> **Problem**
Please report how many lines in the records below contain the word "online", and give nothing else.

┄┄┄┄┄┄

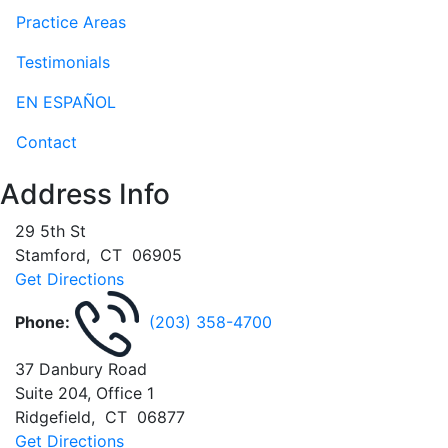
Practice Areas
Testimonials
EN ESPAÑOL
Contact
Address Info
29 5th St
Stamford
,
CT
06905
Get Directions
Phone:
(203) 358-4700
37 Danbury Road
Suite 204, Office 1
Ridgefield
,
CT
06877
Get Directions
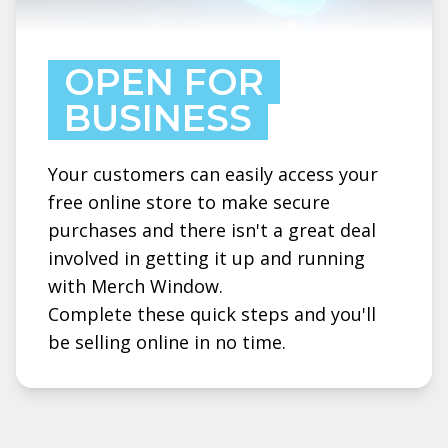
OPEN FOR
BUSINESS
Your customers can easily access your
free online store to make secure
purchases and there isn't a great deal
involved in getting it up and running
with Merch Window.
Complete these quick steps and you'll
be selling online in no time.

┄┄┄┄┄┄

> **Answer space**
2